Dan Baker, editor and publisher of The Chariton Leader, seems to have had a less than satisfactory Christmas back in 1877. Here's how he described it in The Leader of Saturday, Dec. 29:
"Christmas in this city was one of the gloomiest days we ever saw in Iowa. The weather was foggy and misty, and the roads almost bottomless with mud. A few disgusted and disconsolate looking men were seen perambulating the streets, seeking comfort from each other in discussing the weather, while occasionally a troop of neglected boys marched sadly, like a funeral procession, from one business place to another endeavoring to remind the proprietors that Christmas had come. No one seemed inclined to doubt it but the most of them appeared to regret the fact. Upon the whole all felt rejoiced when the day had passed and gone, for it brought us one day nearer spring and better weather."
Dan hated Iowa weather --- and that year's issues had not been snow and cold but rather moderate temperatures, rain, and mud. In fact, he disliked Iowa's weather extremes so much he moved himself and his family to southern California a few years later and stayed there.
Here's how he summed the situation up elsewhere on the page: "We have nothing to say about the weather; we tried to do it justice last week but failed, and this week the English language is simply inadequate to describe the horrible mud, rain, mist, fog, and cheerless gloom that enshrouds creation. We therefore waive the question. We pass."
His lament of the previous week, published on Dec. 22, read as follows:
"The weather. Oh! The weather. Oregon, we apologize to you. We've seen thousands of winters in Iowa, have been here so many years that we've long since forgotten the period in the world's history when we came, but the hills were all holes in the ground, and the rivers were all sparkling little brooklets, the lakes were all little frog ponds, and the present standing highland forests were nothing but dwarfed swamp brush. We've lived 60 years in the mountains, in one winter, and ages on the deserts, and seen every variety of weather, but we never, no never, saw such weather in December as this year. (Dan was 35 at the time and had called Chariton home since 1853.)
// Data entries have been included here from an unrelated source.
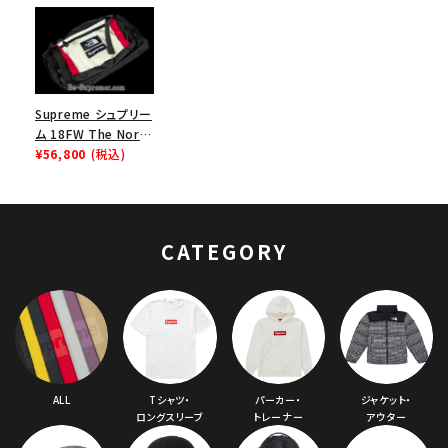
Supreme シュプリー
ム 18FW The North
Face Expedition
¥56,800
(税込)
Waist bag ノースフ
ェイスエクスペディシ
ョンウエストバッグ ホ
ワイト
CATEGORY
ALL
Tシャツ・
パーカー・
ジャケット・
ロングスリーブ
トレーナー
アウター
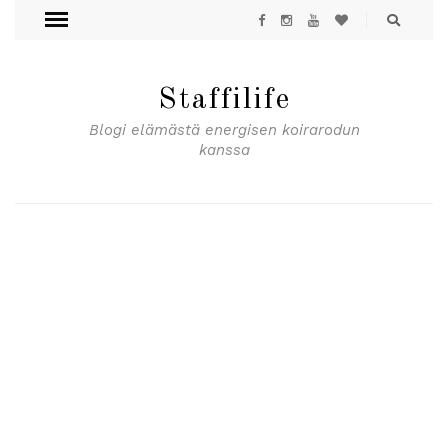
Staffilife
Blogi elämästä energisen koirarodun
kanssa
"Warm to suffocation, foggy to hide observation, rainy to our detestation, and muddy as creation, yes that's it; persons of a more violent temperament would have differently expressed it. We can endure everything but the mud and that gets us; there is the sticking point. Buggies roll through the streets with nothing but the tops visible, while the teamsters stand on the sidewalk and crack their whips at imaginary phantoms which are supposed to resemble horses making a subterranean journey through town.
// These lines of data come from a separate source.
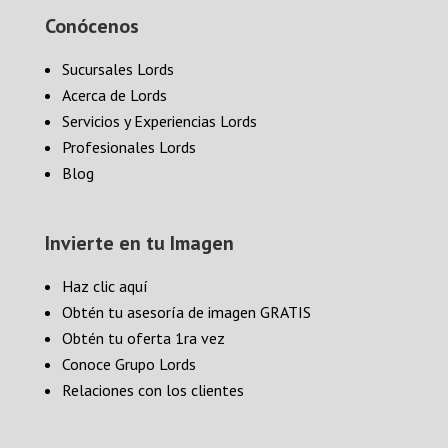
Conócenos
Sucursales Lords
Acerca de Lords
Servicios y Experiencias Lords
Profesionales Lords
Blog
Invierte en tu Imagen
Haz clic aquí
Obtén tu asesoría de imagen GRATIS
Obtén tu oferta 1ra vez
Conoce Grupo Lords
Relaciones con los clientes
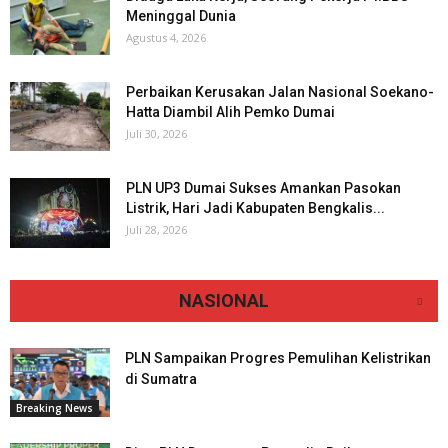
Meninggal Dunia
Agustus 4, 2026
Perbaikan Kerusakan Jalan Nasional Soekano-
Hatta Diambil Alih Pemko Dumai
Juli 30, 2026
PLN UP3 Dumai Sukses Amankan Pasokan
Listrik, Hari Jadi Kabupaten Bengkalis...
Juli 28, 2026
NASIONAL
PLN Sampaikan Progres Pemulihan Kelistrikan
di Sumatra
Breaking News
"An occasional hat lying in the middle of the road tells the story of many a sad and mysterious disappearance. The loved and lost one gently reposes beneath it, a victim of mistaken confidence in his ability to wade through.
"A quiet gloom has settled upon the face of everyone that indicates a stern determination to weather it through. Still, we apologize to Oregon and declare it from our firm conviction that she has the finest winter climate on earth."
According to The Leader's informal weather observer, the temperature in Chariton the previous Thursday had reached 70 degrees, resulting in "grave danger of fruit buds swelling. Hot weather, bad time for fresh oysters and fruit buds ...."
Still, Christmas was celebrated --- although mud apparently complicated the festivities.
"The Swedes celebrated Christmas on Tuesday evening with a Christmas tree at their church in this city," Dan reported on Dec. 29.
"The Methodist Church had a Christmas tree on Monday evening (Christmas Eve), and everything passed off pleasantly except a slight disturbance at the close of the ceremonies by a young drunken vagabond named Strahan. A fine of ten dollars imposed by the mayor next morning paid for his share of the fun."
And "The boys and girls indulged in a little dance at Mallory's Hall on Christmas night" --- despite the mud.